Strony

29 listopada 2014

Czuwajcie!

Diagnoza oceniona na 5! I dzięki temu 5 na koniec. Wow! Chociaż coś się udało! Jednak nie mam czasu na odpoczynek, dużo pracy przede mną.
W miedzy czasie siostra wciąż marudzi mi o prawku, no i chce kupić mi w miarę tani, używany samochód...  Szczerze? Jakoś tego wszystkiego nie widzę.

___________

Ale coś daje mi dużą radość - roraty będą o św. Teresie z Avila. Jest radość!

A dziś?
Chyba Pawlukiewicz. A potem?
Uroczyste I Nieszpory i świętowanie rozpoczęcia Roku Życia Konsekrowanego :) :)

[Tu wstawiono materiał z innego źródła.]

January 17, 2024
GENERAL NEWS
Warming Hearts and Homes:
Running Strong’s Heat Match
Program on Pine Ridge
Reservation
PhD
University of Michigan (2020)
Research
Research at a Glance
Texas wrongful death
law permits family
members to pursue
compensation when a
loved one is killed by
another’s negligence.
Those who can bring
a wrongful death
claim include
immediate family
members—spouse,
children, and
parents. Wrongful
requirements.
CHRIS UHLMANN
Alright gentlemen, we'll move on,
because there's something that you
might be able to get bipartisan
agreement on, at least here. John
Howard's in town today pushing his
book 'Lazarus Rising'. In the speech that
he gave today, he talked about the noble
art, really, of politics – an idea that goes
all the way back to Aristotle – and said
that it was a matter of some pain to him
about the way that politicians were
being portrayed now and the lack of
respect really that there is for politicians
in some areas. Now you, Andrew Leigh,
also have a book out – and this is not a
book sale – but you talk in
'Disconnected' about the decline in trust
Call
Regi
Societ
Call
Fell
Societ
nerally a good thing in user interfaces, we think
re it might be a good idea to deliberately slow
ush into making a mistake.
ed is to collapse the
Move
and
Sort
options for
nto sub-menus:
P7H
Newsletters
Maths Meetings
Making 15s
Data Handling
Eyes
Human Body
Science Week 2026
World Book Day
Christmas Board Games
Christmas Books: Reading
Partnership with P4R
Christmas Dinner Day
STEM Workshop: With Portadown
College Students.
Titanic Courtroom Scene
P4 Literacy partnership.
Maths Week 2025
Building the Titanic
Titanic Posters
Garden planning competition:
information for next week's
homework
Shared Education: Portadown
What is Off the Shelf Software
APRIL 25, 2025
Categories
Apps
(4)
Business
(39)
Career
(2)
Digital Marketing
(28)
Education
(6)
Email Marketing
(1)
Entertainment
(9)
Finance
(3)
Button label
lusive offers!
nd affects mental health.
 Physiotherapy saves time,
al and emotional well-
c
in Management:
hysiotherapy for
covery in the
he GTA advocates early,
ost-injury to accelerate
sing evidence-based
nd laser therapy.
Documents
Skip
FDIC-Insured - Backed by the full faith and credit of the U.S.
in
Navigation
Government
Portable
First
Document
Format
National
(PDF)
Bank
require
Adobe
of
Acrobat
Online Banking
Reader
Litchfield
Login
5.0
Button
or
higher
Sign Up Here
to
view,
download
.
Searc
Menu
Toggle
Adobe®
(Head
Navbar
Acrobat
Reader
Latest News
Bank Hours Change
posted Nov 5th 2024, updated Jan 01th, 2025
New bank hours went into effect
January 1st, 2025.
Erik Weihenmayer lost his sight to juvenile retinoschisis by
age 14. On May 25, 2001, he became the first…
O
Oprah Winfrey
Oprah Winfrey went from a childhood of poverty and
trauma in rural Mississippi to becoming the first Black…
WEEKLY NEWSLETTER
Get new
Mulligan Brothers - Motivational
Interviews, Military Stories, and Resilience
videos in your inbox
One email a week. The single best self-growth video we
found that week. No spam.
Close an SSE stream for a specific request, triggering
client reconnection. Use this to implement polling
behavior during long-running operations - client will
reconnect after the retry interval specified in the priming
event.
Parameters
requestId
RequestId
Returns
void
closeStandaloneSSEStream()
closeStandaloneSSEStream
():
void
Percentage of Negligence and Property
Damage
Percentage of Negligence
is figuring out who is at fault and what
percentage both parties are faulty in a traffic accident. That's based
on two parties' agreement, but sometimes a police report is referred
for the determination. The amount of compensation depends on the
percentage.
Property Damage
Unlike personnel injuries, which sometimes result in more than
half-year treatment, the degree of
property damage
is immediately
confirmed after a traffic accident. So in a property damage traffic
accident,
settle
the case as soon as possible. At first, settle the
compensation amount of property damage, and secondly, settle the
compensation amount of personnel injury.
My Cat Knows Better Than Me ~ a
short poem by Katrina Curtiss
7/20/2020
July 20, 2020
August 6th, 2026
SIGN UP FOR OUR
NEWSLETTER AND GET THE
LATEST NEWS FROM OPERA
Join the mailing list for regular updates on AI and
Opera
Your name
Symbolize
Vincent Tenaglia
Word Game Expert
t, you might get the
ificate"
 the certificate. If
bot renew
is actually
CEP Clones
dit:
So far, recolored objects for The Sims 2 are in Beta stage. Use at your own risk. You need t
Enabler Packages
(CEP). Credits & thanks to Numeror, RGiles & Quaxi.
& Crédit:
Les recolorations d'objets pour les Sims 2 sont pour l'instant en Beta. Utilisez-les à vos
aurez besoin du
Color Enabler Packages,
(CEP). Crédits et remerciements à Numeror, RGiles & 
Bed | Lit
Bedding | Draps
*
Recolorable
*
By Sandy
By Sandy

«Lecz co wam mówię, mówię wszystkim: Czuwajcie». / Mk 13,37/

24 listopada 2014

Już niedługo.

Minął kolejny tydzień...
Paradoksalnie ten weekend był spokojniejszy, więcej czasu na odwiedziny znajomych... Choć na wtorek do zrobienia diagnoza, to jednak sporo już zrobiłam w czwartek, jako że czwartki wolne. Widzę, że po Spowiedzi jest inaczej, lepiej. Przestałam uciekać od ludzi, chować się w domu. Mam siłę do robienia tego, co do przygotowania na zajęcia. Uporządkowałam wszystkie kserówki, wszystko co do wydrukowania wydrukowane. Nawet zaczęłam czytać literaturę na środę. Diagnoza już ku wykończeniu. Oddałam zaległe książki w bibliotece. Do przodu. Wciąż jednak zostaje pod znakiem zapytania wywiad w stowarzyszeniu... Wciąż pozostaje czekać... To jest mi kulą u nogi, gdyż wlecze się niesamowicie... i nie wiem już, w jakie inne miejsce jeszcze mogłabym ewentualnie uderzyć...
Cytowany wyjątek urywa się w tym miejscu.